PROBLEM TO WORK ON:
The response should hold each line from the entries below where "заказа" is found.

Page-level text extractions:
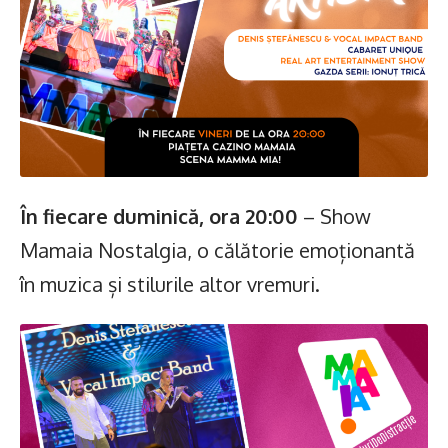
În fiecare duminică, ora 20:00
– Show
Mamaia Nostalgia, o călătorie emoționantă
în muzica și stilurile altor vremuri.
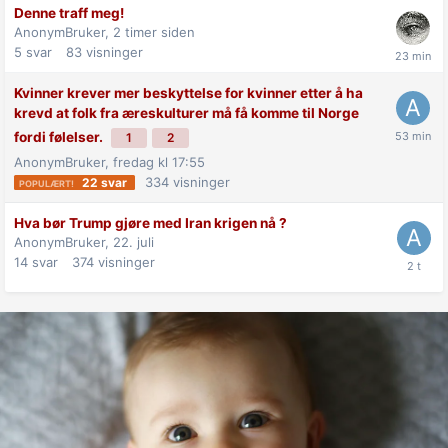
Denne traff meg!
AnonymBruker,
2 timer siden
5
svar
83
visninger
Kvinner krever mer beskyttelse for kvinner etter å ha
krevd at folk fra æreskulturer må få komme til Norge
fordi følelser.
1
2
AnonymBruker,
fredag kl 17:55
334
visninger
22
svar
Hva bør Trump gjøre med Iran krigen nå ?
AnonymBruker,
22. juli
14
svar
374
visninger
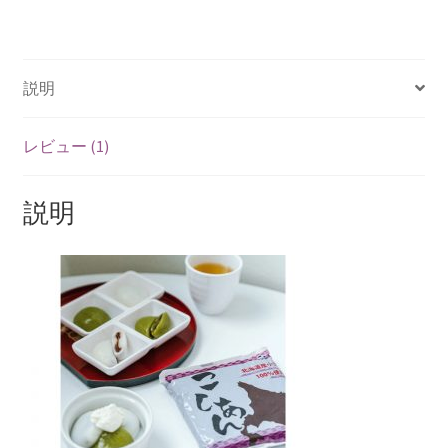
説明
レビュー (1)
説明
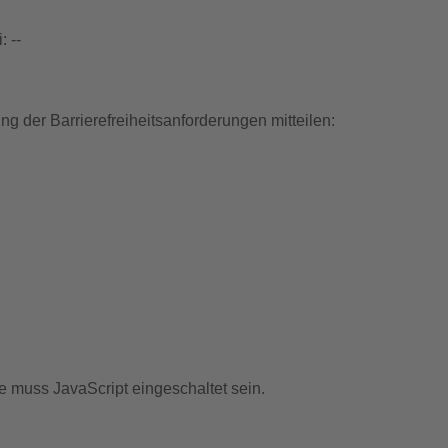
: --
g der Barrierefreiheitsanforderungen mitteilen:
e muss JavaScript eingeschaltet sein.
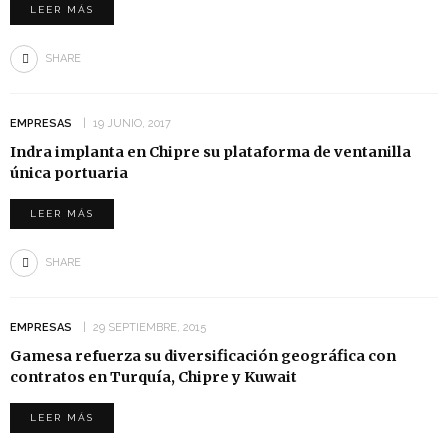
LEER MÁS
SHARE
EMPRESAS
19 JUNIO, 2017
Indra implanta en Chipre su plataforma de ventanilla
única portuaria
LEER MÁS
SHARE
EMPRESAS
29 SEPTIEMBRE, 2015
Gamesa refuerza su diversificación geográfica con
contratos en Turquía, Chipre y Kuwait
LEER MÁS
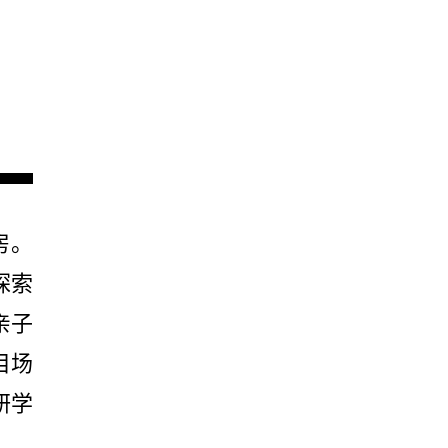
房。
探索
亲子
目场
研学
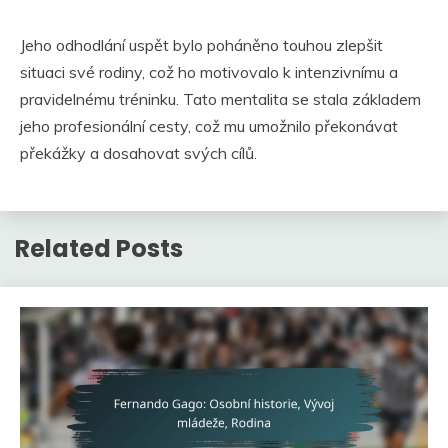
Jeho odhodlání uspět bylo poháněno touhou zlepšit
situaci své rodiny, což ho motivovalo k intenzivnímu a
pravidelnému tréninku. Tato mentalita se stala základem
jeho profesionální cesty, což mu umožnilo překonávat
překážky a dosahovat svých cílů.
Related Posts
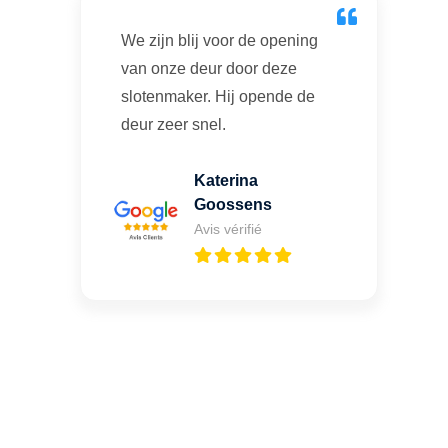
We zijn blij voor de opening
van onze deur door deze
slotenmaker. Hij opende de
deur zeer snel.
Katerina
Goossens
Avis vérifié
Vous cherchez un expert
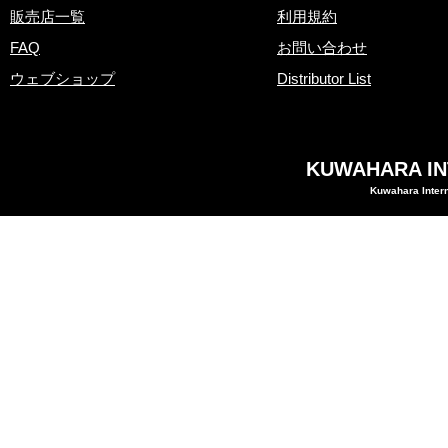
販売店一覧
利用規約
FAQ
お問い合わせ
ウェブショップ
Distributor List
KUWAHARA INT
Kuwahara Intern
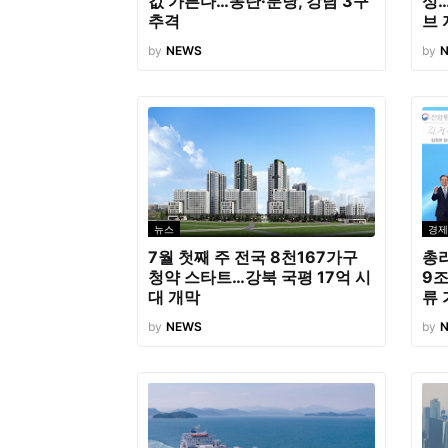
값 가른다…동탄·분당, 강남 3구
성…
추격
브 
by
NEWS
by
뉴스
경제
7월 첫째 주 전국 8천167가구
총리
청약 스타트…강북 국평 17억 시
9조
대 개막
류
by
NEWS
by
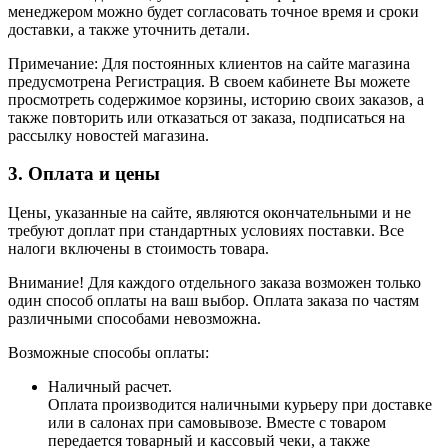
менеджером можно будет согласовать точное время и сроки
доставки, а также уточнить детали.
Примечание: Для постоянных клиентов на сайте магазина
предусмотрена Регистрация. В своем кабинете Вы можете
просмотреть содержимое корзины, историю своих заказов, а
также повторить или отказаться от заказа, подписаться на
рассылку новостей магазина.
3. Оплата и цены
Цены, указанные на сайте, являются окончательными и не
требуют доплат при стандартных условиях поставки. Все
налоги включены в стоимость товара.
Внимание! Для каждого отдельного заказа возможен только
один способ оплаты на ваш выбор. Оплата заказа по частям
различными способами невозможна.
Возможные способы оплаты:
Наличный расчет.
Оплата производится наличными курьеру при доставке
или в салонах при самовывозе. Вместе с товаром
передается товарный и кассовый чеки, а также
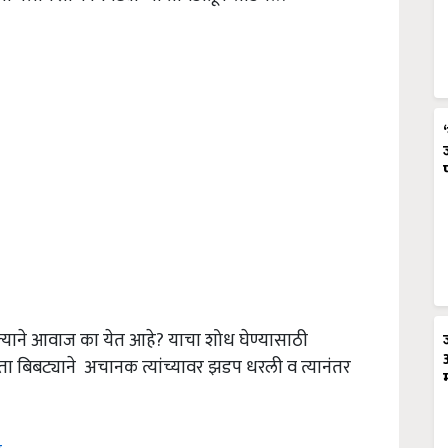
ल्याने आवाज का येत आहे? याचा शोध घेण्यासाठी
ता बिबट्याने अचानक त्यांच्यावर झडप धरली व त्यानंतर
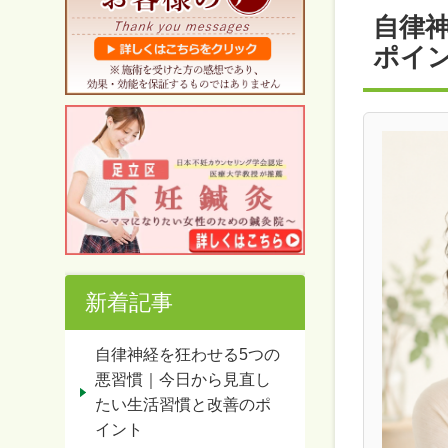
自律
ポイ
新着記事
自律神経を狂わせる5つの
悪習慣｜今日から見直し
たい生活習慣と改善のポ
イント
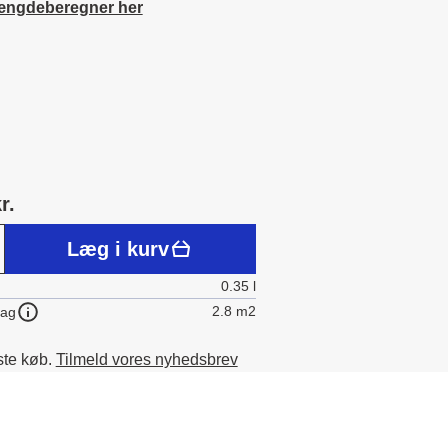
ængdeberegner her
r.
Læg i kurv
0.35 l
2.8 m2
lag
ste køb.
Tilmeld vores nyhedsbrev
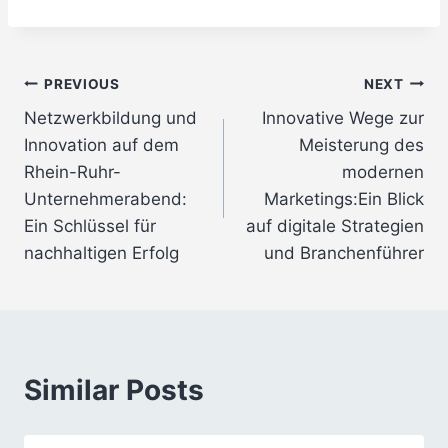
Post
PREVIOUS
NEXT
Netzwerkbildung und
Innovative Wege zur
navigation
Innovation auf dem
Meisterung des
Rhein-Ruhr-
modernen
Unternehmerabend:
Marketings:Ein Blick
Ein Schlüssel für
auf digitale Strategien
nachhaltigen Erfolg
und Branchenführer
Similar Posts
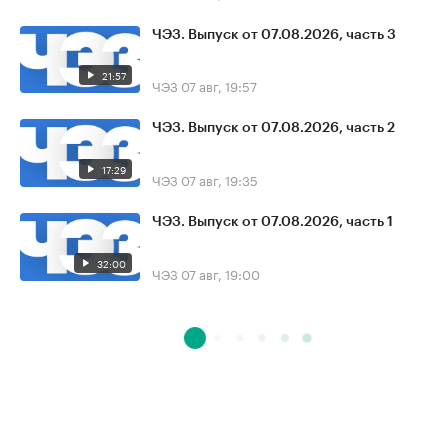
ЧЭЗ. Выпуск от 07.08.2026, часть 3
21:57
ЧЭЗ
07 авг, 19:57
ЧЭЗ. Выпуск от 07.08.2026, часть 2
17:29
ЧЭЗ
07 авг, 19:35
ЧЭЗ. Выпуск от 07.08.2026, часть 1
32:00
ЧЭЗ
07 авг, 19:00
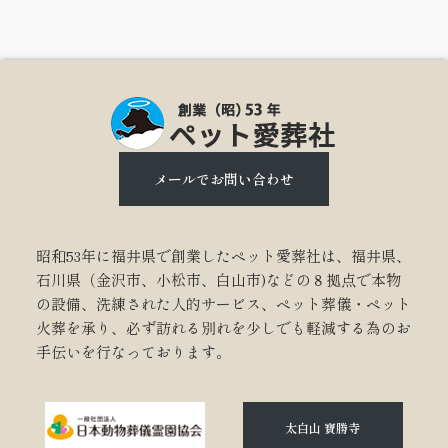
メールでお問い合わせ
昭和53年に福井県で創業したペット愛葬社は、福井県、
石川県（金沢市、小松市、白山市)などの８拠点で本物
の設備、洗練された人的サービス、ペット葬儀・ペット
火葬を承り、必ず訪れる別れを少しでも軽減する為のお
手伝いを行なっております。
太白山 寶勝寺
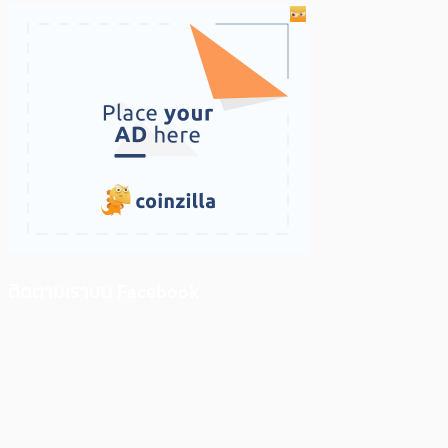
ติดตามเราบน Facebook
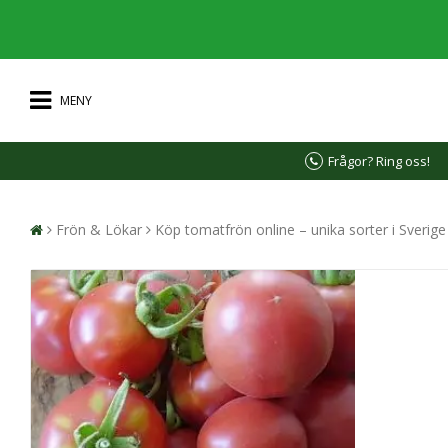
MENY
Frågor? Ring oss!
Frön & Lökar
Köp tomatfrön online – unika sorter i Sverig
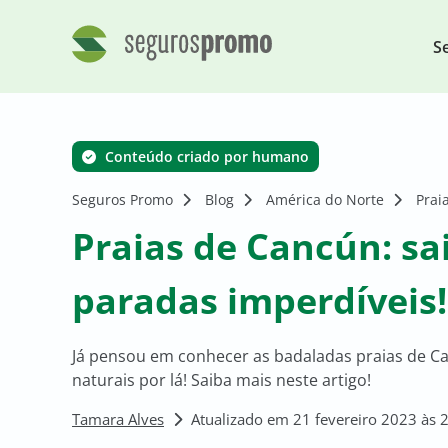
S
Conteúdo criado por humano
Seguros Promo
Blog
América do Norte
Prai
Praias de Cancún: sa
paradas imperdíveis!
Já pensou em conhecer as badaladas praias de Ca
naturais por lá! Saiba mais neste artigo!
Tamara Alves
Atualizado em 21 fevereiro 2023 às 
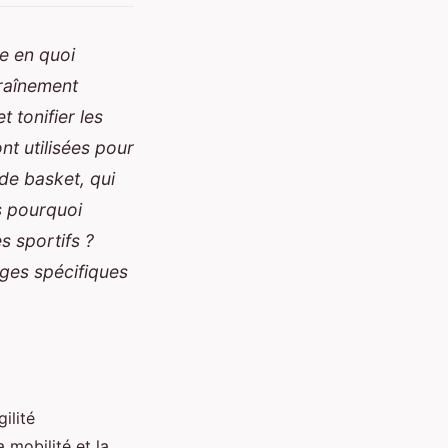
re en quoi
traînement
t tonifier les
nt utilisées pour
 de basket, qui
s pourquoi
s sportifs ?
ges spécifiques
ilité
 mobilité et la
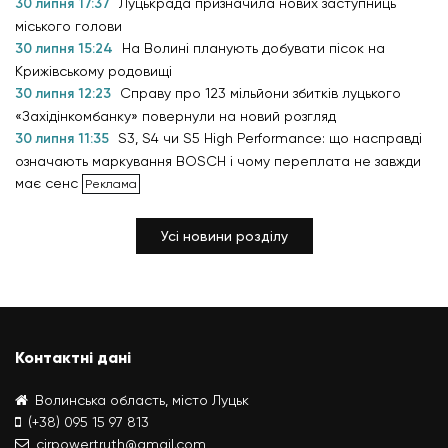
30 липня 17:37
Луцькрада призначила нових заступниць
міського голови
30 липня 15:24
На Волині планують добувати пісок на
Крижівському родовищі
30 липня 12:23
Справу про 123 мільйони збитків луцького
«Західінкомбанку» повернули на новий розгляд
30 липня 11:35
S3, S4 чи S5 High Performance: що насправді
означають маркування BOSCH і чому переплата не завжди
має сенс
Усі новини розділу
Контактні дані
Волинська область, місто Луцьк
(+38) 095 15 97 813
cirpowertruth@gmail.com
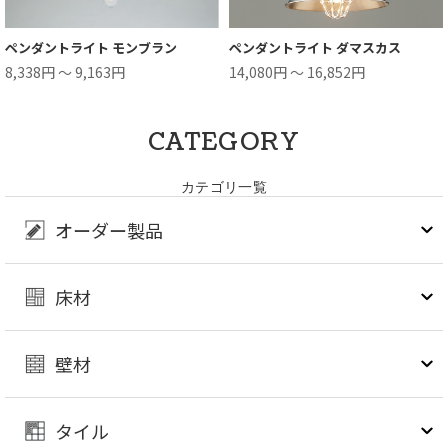
ペンダントライト モンブラン
ペンダントライト ダマスカス
8,338円 ～ 9,163円
14,080円 ～ 16,852円
CATEGORY
カテゴリ一覧
オーダー製品
床材
壁材
タイル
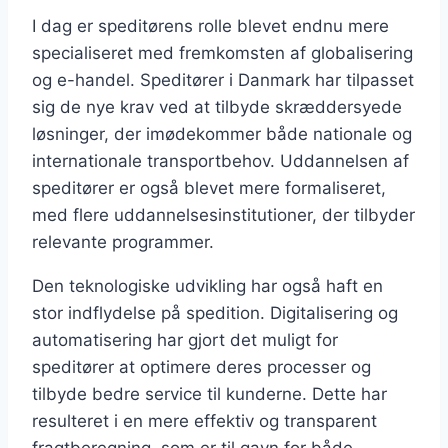
I dag er speditørens rolle blevet endnu mere
specialiseret med fremkomsten af globalisering
og e-handel. Speditører i Danmark har tilpasset
sig de nye krav ved at tilbyde skræddersyede
løsninger, der imødekommer både nationale og
internationale transportbehov. Uddannelsen af
speditører er også blevet mere formaliseret,
med flere uddannelsesinstitutioner, der tilbyder
relevante programmer.
Den teknologiske udvikling har også haft en
stor indflydelse på spedition. Digitalisering og
automatisering har gjort det muligt for
speditører at optimere deres processer og
tilbyde bedre service til kunderne. Dette har
resulteret i en mere effektiv og transparent
fragtberegning, som er til gavn for både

RESPONSE:
также повторить или отказаться от заказа, подписаться на
Внимание! Для каждого отдельного заказа возможен только
один способ оплаты на ваш выбор. Оплата заказа по частям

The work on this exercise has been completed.